In Judeo-Christian folklore the angel Kushiel, meaning "Rigid One of God",  punishes individuals in Hell.

In Hebrew writings
Kushiel is one of seven angels of punishment along with Hutriel, Lahatiel, Makatiel, Puriel (also written Pusiel), Rogziel and Shoftiel.   

As a "presiding angel of Hell," he is said to punish nations with a whip made of fire, although, along with the other angels of punishment, is reported in Second Book of Enoch 10:3 to dwell in the third heaven.

Fictional references
Kushiel appears as a character in Jacqueline Carey's series of novels entitled Kushiel's Legacy.  Kushiel was the punishing angel of the Yeshuites' One God.

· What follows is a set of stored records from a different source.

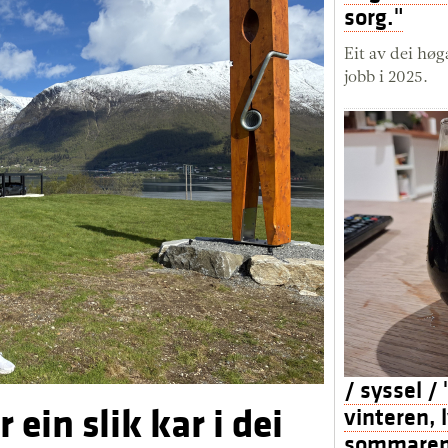
sorg."
Eit av dei høg
jobb i 2025.
/ syssel /
 ein slik kar i dei
vinteren, 
sommaren. 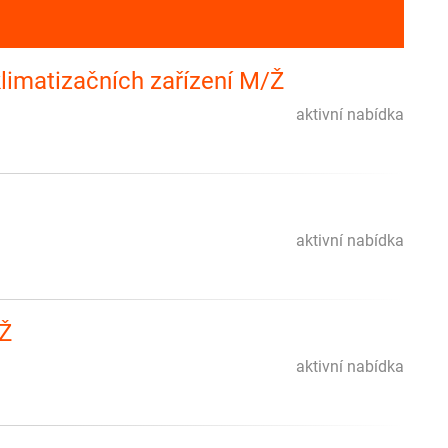
klimatizačních zařízení M/Ž
aktivní nabídka
aktivní nabídka
/Ž
aktivní nabídka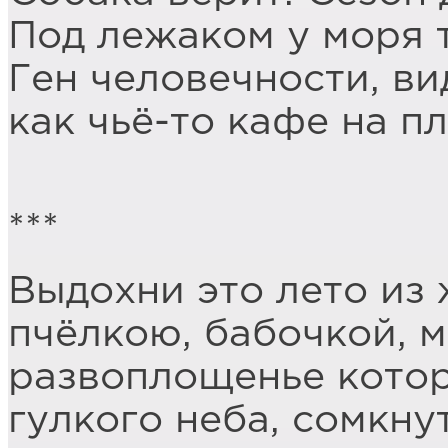
Под лежаком у моря т
Ген человечности, ви
как чьё-то кафе на п
***
Выдохни это лето из
пчёлкою, бабочкой, м
развоплощенье котор
гулкого неба, сомкну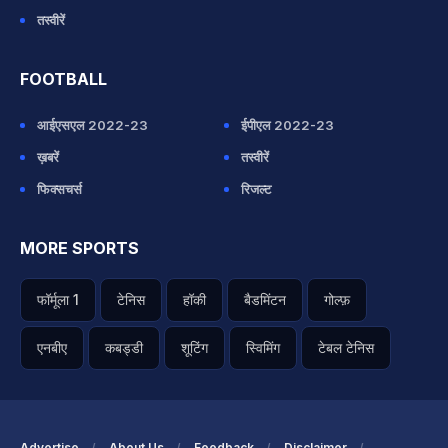
तस्वीरें
FOOTBALL
आईएसएल 2022-23
ईपीएल 2022-23
ख़बरें
तस्वीरें
फिक्सचर्स
रिजल्ट
MORE SPORTS
फॉर्मूला 1
टेनिस
हॉकी
बैडमिंटन
गोल्फ़
एनबीए
कबड्डी
शूटिंग
स्विमिंग
टेबल टेनिस
Advertise
About Us
Feedback
Disclaimer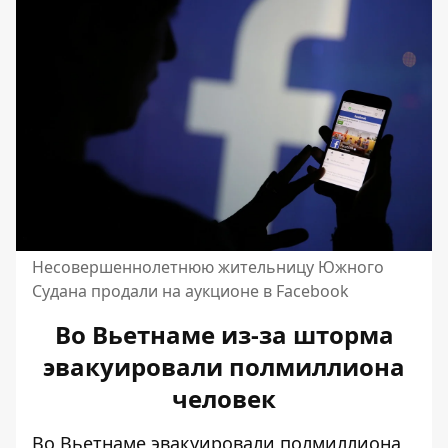
Несовершеннолетнюю жительницу Южного
Судана продали на аукционе в Facebook
Во Вьетнаме из-за шторма
эвакуировали полмиллиона
человек
Во Вьетнаме эвакуировали полмиллиона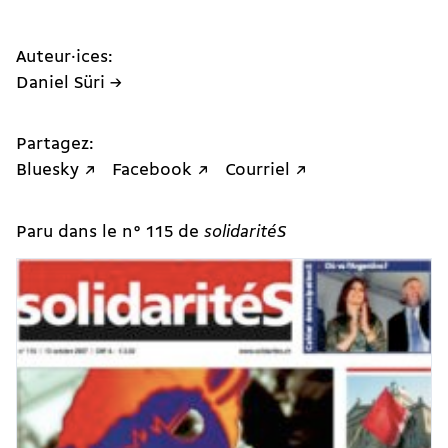
Auteur·ices:
Daniel Süri →
Partagez:
Bluesky ↗
Facebook ↗
Courriel ↗
Paru dans le n° 115 de
solidaritéS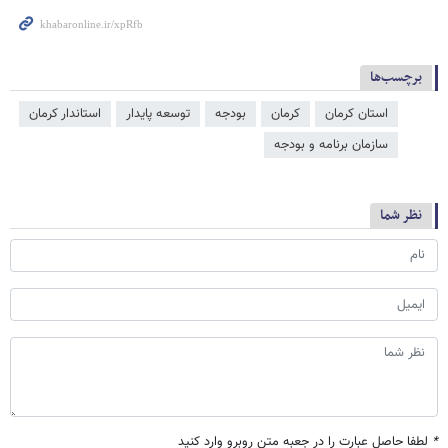
برچسب‌ها
استان کرمان
کرمان
بودجه
توسعه پایدار
استاندار کرمان
سازمان برنامه و بودجه
نظر شما
*
لطفا حاصل عبارت را در جعبه متن روبرو وارد کنید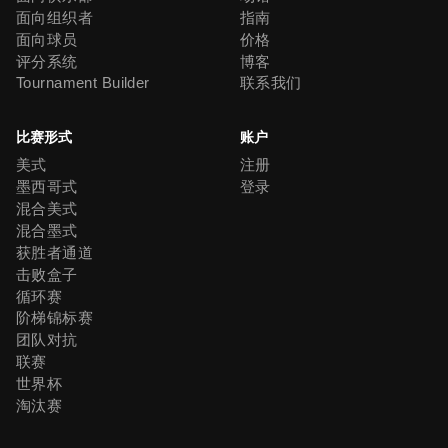
面向组织者
指南
面向球员
价格
评分系统
博客
Tournament Builder
联系我们
比赛形式
账户
美式
注册
墨西哥式
登录
混合美式
混合墨式
获胜者通道
击败盒子
循环赛
阶梯锦标赛
团队对抗
联赛
世界杯
淘汰赛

Kushiel is a recurring character in John Connolly's books featuring private eye Charlie Parker. Kushiel is referred to as The Collector and is only referred to by name in The Reflecting Eye: A Charlie Parker Novella and the recent The Whisperers. He also appears in The Unquiet and The Wrath of Angels. He is also in A Time of Torment and A Game of Ghosts.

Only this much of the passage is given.